Suddenly he was submerged in warm water, and he knew he was in the afterlife. He sat there for a long time, adjusting to the idea that the world was over.

“Well?”

He was startled into opening his eyes. Fish hovered in the murky water, almost lips-to-nose with him. “Well what?” Turtle said sleepily.

“Well,” she said, puffing herself out, “what are you doing now? Would you like to get away from my side of the swamp, please?”

He smiled and nodded gently. The poor thing didn’t realize the world had ended already.

Sunday, October 4, 2009

Dress-Up

“I freaking hate Halloween,” she muttered, shredding another hole in the perfectly good pantyhose she’d bought for the kitty cat costume. She wasn’t sure why holy tights were the thing to wear on Halloween, but then, who was she to argue with what was trendy? She followed fashion religiously, from bell bottoms to skinny jeans and back again. She’d look at pictures of herself from six months ago and wonder what on earth she’d been thinking.

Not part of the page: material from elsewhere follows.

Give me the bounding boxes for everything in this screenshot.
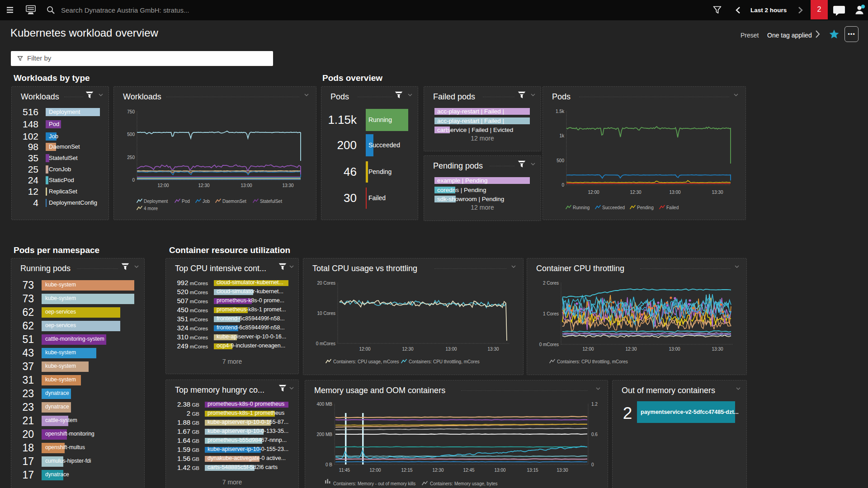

She slipped into the vinyl shoes. Too big. She did a test walk around the room and stepped out of them twice. So she wouldn’t move too much at the night club. No big deal. She’d find some sap to buy her drinks and bring them to her.

She popped on the headband with the black triangular ears and made a kissy face at the mirror, batting the two-inch long fake eyelashes. Yep. Perfectly adorable. The line of the Spanx slimming girdle was just visible under the leotard, so she rummaged through the three-foot by two-foot plastic box under the bed and finally pulled out a rhinestone-spangled belt and wrapped it around her waist. There. Now no one would see her little secret.

The doorbell buzzed, and she waited a minute or two before heading downstairs. She opened the door, and glanced out. “I’m not going!” she exclaimed, seeing her friends’ costumes. She slammed the door. They’d dressed as the Brady Bunch, and hadn’t asked her to be Marcia? And not a bit of skin above the elbow showing on any of them.

Her cheeks burning, she rummaged in the fridge for the leftover pumpkin pie, ignoring the repeated banging on the door.